All of the records below must be reproduced exactly, minus any pictures.

Saved entries:
-=-=-

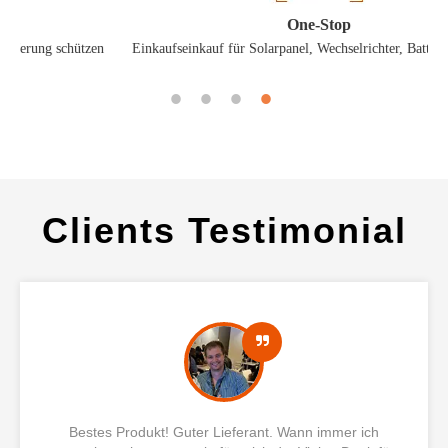
One-Stop
en
Einkaufseinkauf für Solarpanel, Wechselrichter, Batterie, Zubehör
Clients Testimonial
Bestes Produkt! Guter Lieferant. Wann immer ich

-=-=-

RESPONSE:
One-Stop
en
Einkaufseinkauf für Solarpanel, Wechselrichter, Batterie, Zubehör
Clients Testimonial
Bestes Produkt! Guter Lieferant. Wann immer ich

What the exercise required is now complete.